▶ [Directions for this task]: Among the entries below, find the lines that contain the string "Deze". State only how many there are.

▶ [Stored data entries]:
....................

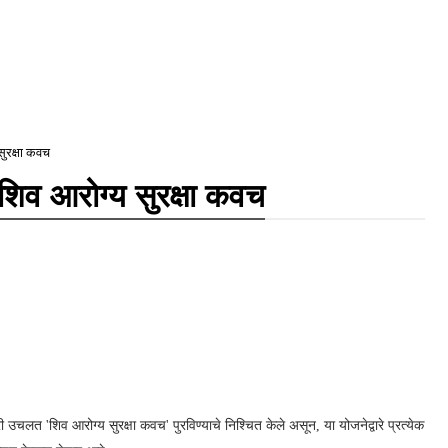
सुरक्षा कवच
 शिव आरोग्य सुरक्षा कवच
ी उचलत 'शिव आरोग्य सुरक्षा कवच' पुरविण्याचे निश्चित केले असून, या योजनेद्वारे प्रत्येक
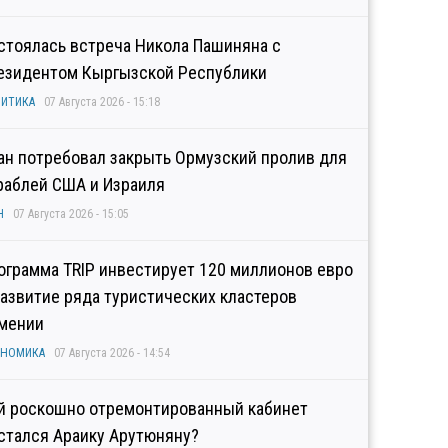
стоялась встреча Никола Пашиняна с
езидентом Кыргызской Республики
ИТИКА
07 Августа 2026 - 15:18
ан потребовал закрыть Ормузский пролив для
раблей США и Израиля
Н
07 Августа 2026 - 15:05
ограмма TRIP инвестирует 120 миллионов евро
развитие ряда туристических кластеров
мении
ОНОМИКА
07 Августа 2026 - 14:54
й роскошно отремонтированный кабинет
стался Араику Арутюняну?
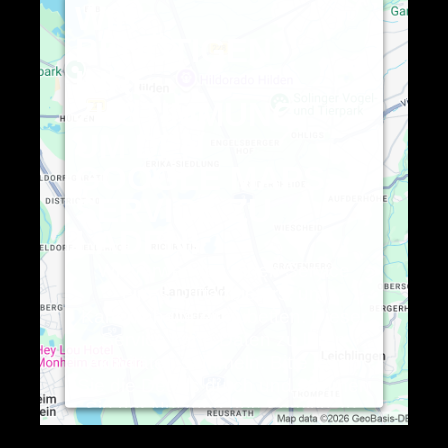
WIR
BENÖTIGEN
IHRE
ZUSTIMMUNG,
UM DEN
GOOGLE MAPS-
SERVICE ZU
LADEN!
Wir verwenden einen Service
eines Drittanbieters, um
Karteninhalte einzubetten. Dieser
Service kann Daten zu Ihren
Aktivitäten sammeln. Bitte lesen
Sie die Details durch und stimmen
Sie der Nutzung des Service zu,
um diese Karte anzuzeigen.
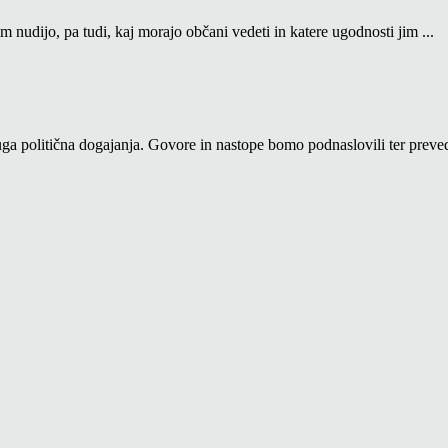
m nudijo, pa tudi, kaj morajo občani vedeti in katere ugodnosti jim ...
a politična dogajanja. Govore in nastope bomo podnaslovili ter prevedl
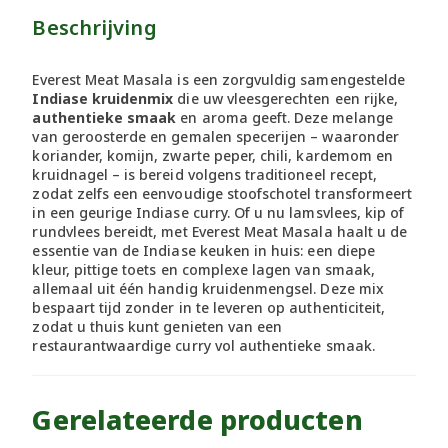
Beschrijving
Everest Meat Masala is een zorgvuldig samengestelde
Indiase kruidenmix
die uw vleesgerechten een rijke,
authentieke smaak
en aroma geeft. Deze melange
van geroosterde en gemalen specerijen – waaronder
koriander, komijn, zwarte peper, chili, kardemom en
kruidnagel – is bereid volgens traditioneel recept,
zodat zelfs een eenvoudige stoofschotel transformeert
in een geurige Indiase curry. Of u nu lamsvlees, kip of
rundvlees bereidt, met Everest Meat Masala haalt u de
essentie van de Indiase keuken in huis: een diepe
kleur, pittige toets en complexe lagen van smaak,
allemaal uit één handig kruidenmengsel. Deze mix
bespaart tijd zonder in te leveren op authenticiteit,
zodat u thuis kunt genieten van een
restaurantwaardige curry vol authentieke smaak.
Gerelateerde producten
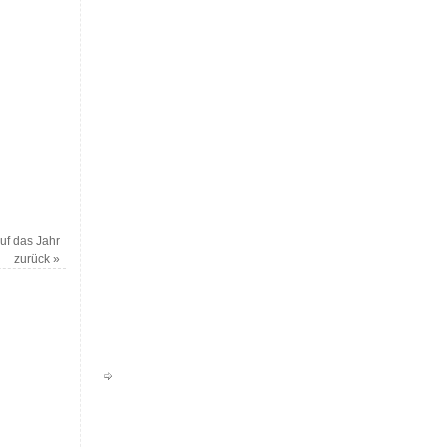
uf das Jahr
zurück
»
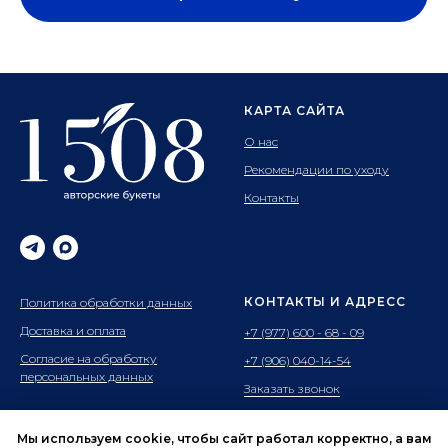
КАРТА САЙТА
О нас
Рекомендации по уходу
Контакты
КОНТАКТЫ И АДРЕСС
Политика обработки данных
Доставка и оплата
+7 (977) 600 - 68 - 09
Согласие на обработку
+7 (906) 040-14-54
персональных данных
Заказать звонок
Адрес: г.Ивантеевка
ул.Хлебозаводская 2к2
Мы используем cookie, чтобы сайт работал корректно, а вам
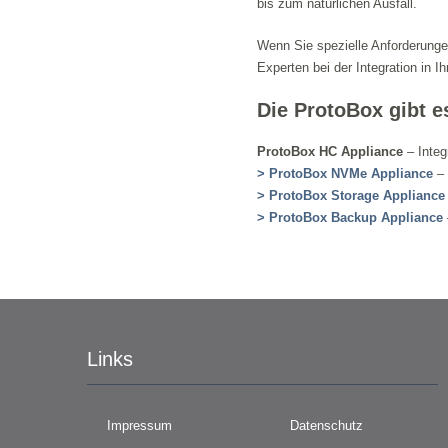
bis zum natürlichen Ausfall.
Wenn Sie spezielle Anforderunge
Experten bei der Integration in I
Die ProtoBox gibt e
Pro
toBox HC Appliance
– Integ
> ProtoBox NVMe
Appliance
– 
> ProtoBox Storag
e
Appliance
>
ProtoBox Backup
Appliance
Links
Impressum
Datenschutz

....................

▶ [Result of the task]: 2